__The problem__. Go through the listing and count the lines with "Adkomst" in them; write only the number.

__Raw data__.
Segment Open

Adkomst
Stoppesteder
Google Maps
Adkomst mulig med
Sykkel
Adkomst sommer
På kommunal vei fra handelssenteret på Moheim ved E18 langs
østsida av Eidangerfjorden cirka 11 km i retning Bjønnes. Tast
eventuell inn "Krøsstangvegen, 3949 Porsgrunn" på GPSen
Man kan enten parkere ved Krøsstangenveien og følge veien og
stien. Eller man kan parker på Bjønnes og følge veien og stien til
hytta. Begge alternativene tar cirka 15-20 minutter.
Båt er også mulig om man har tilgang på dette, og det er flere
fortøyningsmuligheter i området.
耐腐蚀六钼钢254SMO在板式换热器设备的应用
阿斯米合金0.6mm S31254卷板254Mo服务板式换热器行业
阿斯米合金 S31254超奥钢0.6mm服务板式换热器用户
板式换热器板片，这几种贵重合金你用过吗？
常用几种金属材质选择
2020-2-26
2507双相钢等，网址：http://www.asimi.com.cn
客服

Segment Closed
Segment Open

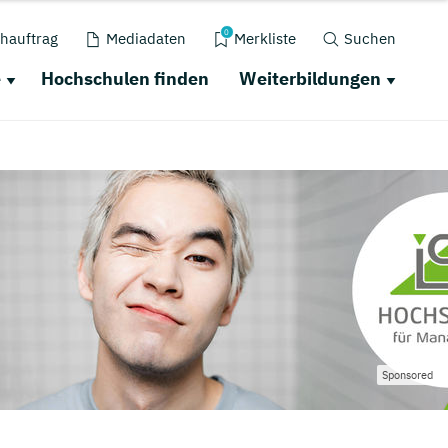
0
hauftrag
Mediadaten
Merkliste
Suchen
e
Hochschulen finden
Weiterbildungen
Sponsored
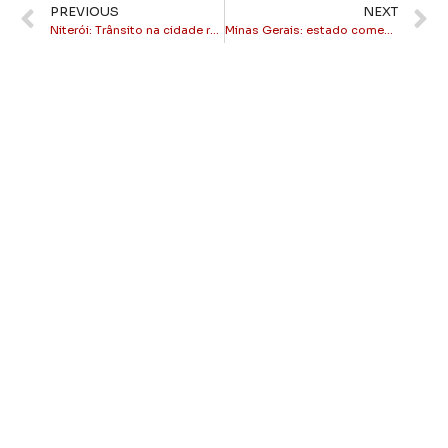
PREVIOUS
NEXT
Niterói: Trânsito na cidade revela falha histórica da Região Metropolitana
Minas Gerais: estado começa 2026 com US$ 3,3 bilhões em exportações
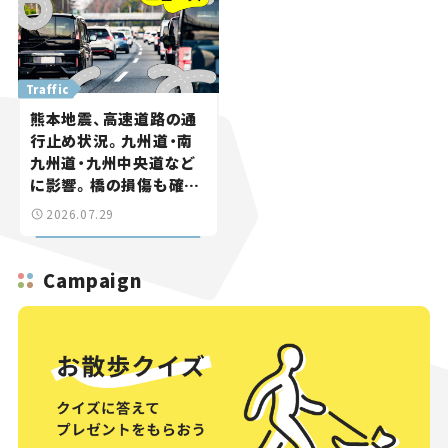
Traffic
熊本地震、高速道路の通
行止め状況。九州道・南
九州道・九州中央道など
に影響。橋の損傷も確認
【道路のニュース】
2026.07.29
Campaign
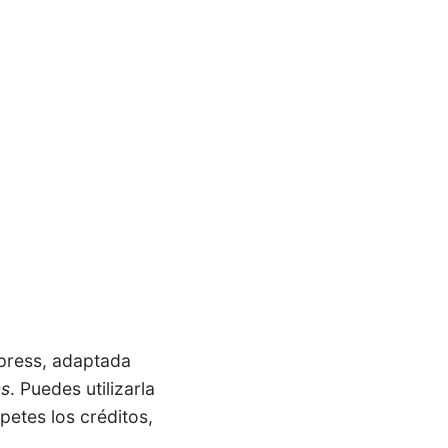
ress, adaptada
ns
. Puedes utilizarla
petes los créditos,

Segment Closed

__Task result__. 3